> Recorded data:
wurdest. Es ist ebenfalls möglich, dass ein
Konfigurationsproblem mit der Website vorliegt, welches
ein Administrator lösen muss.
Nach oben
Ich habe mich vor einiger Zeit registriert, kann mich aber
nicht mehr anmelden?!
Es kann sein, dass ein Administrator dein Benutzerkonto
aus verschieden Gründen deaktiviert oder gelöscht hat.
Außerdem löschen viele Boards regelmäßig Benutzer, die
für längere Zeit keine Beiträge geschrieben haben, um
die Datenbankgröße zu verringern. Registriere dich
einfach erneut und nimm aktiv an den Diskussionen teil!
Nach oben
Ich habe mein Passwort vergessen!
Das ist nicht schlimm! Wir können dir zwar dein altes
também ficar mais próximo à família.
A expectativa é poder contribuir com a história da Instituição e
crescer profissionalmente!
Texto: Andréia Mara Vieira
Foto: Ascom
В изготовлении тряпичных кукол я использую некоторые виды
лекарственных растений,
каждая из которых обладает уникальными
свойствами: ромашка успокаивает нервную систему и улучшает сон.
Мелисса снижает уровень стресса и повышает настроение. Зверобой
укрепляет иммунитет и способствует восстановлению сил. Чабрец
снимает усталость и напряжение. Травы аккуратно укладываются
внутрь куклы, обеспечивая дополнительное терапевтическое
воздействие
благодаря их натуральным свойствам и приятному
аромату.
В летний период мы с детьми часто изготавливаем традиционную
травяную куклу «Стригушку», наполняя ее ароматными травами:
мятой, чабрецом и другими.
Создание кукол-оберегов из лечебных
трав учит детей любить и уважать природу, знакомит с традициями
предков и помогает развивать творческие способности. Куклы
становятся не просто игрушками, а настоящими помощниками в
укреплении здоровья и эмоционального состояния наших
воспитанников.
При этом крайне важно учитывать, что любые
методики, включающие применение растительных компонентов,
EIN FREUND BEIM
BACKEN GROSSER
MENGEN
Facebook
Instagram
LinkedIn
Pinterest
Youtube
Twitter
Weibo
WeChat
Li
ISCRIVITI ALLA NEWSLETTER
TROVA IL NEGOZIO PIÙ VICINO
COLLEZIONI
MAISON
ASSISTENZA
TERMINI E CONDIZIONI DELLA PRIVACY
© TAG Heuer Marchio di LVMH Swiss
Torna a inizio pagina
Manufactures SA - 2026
==
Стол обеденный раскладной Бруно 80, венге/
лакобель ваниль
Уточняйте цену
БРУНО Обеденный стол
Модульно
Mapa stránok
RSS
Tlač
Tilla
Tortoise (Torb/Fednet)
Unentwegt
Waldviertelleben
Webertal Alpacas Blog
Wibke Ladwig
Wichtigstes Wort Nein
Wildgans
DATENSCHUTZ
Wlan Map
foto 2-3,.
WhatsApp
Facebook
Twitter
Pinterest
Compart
...
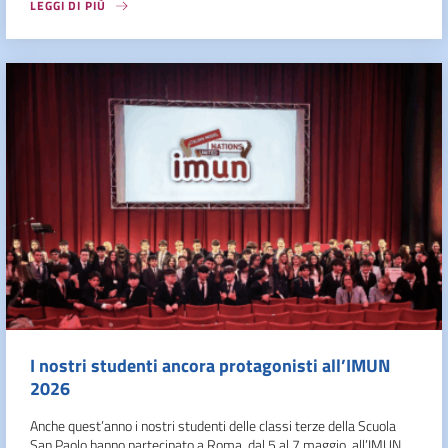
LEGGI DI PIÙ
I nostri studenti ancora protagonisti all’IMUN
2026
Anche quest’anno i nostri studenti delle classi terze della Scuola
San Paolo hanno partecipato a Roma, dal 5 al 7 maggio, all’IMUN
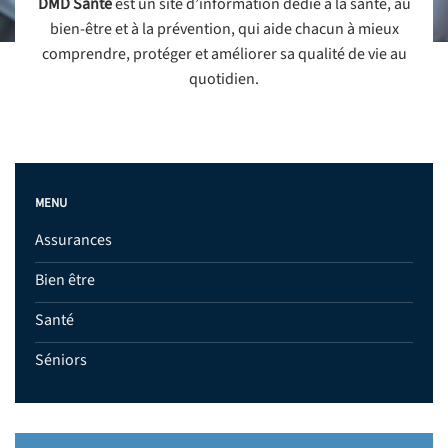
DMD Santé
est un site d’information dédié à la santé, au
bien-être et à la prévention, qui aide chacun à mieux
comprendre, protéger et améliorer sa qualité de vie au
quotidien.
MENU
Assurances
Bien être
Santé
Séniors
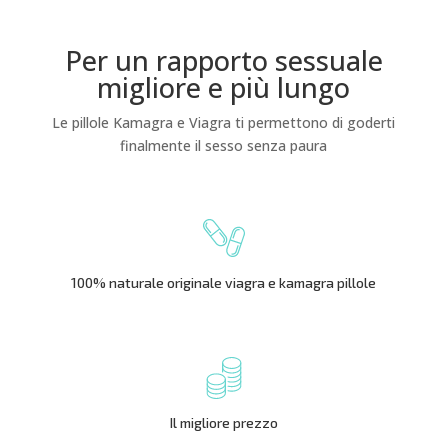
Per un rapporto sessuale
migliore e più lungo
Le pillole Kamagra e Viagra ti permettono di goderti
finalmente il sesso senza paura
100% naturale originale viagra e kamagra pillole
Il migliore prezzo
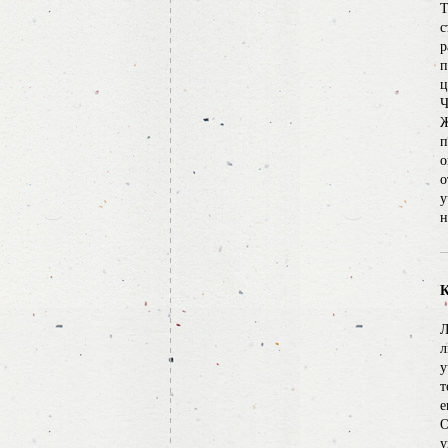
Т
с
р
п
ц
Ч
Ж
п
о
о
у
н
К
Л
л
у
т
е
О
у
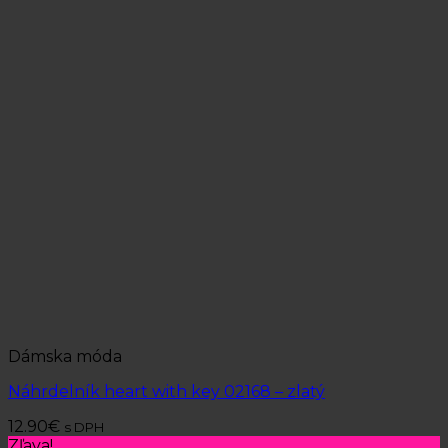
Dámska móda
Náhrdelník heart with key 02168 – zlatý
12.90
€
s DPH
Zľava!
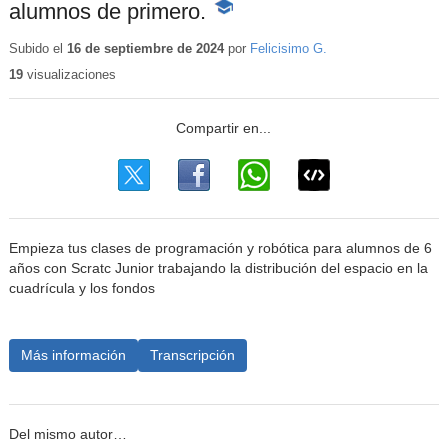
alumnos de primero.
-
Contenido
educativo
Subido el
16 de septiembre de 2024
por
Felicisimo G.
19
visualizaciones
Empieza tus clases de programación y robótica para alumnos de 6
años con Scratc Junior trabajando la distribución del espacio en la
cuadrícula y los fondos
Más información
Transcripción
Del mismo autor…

> Problem details: Work through the data above line by line and give the number of lines in which "Administrator" occurs. Add nothing else.

> Expected answer: 2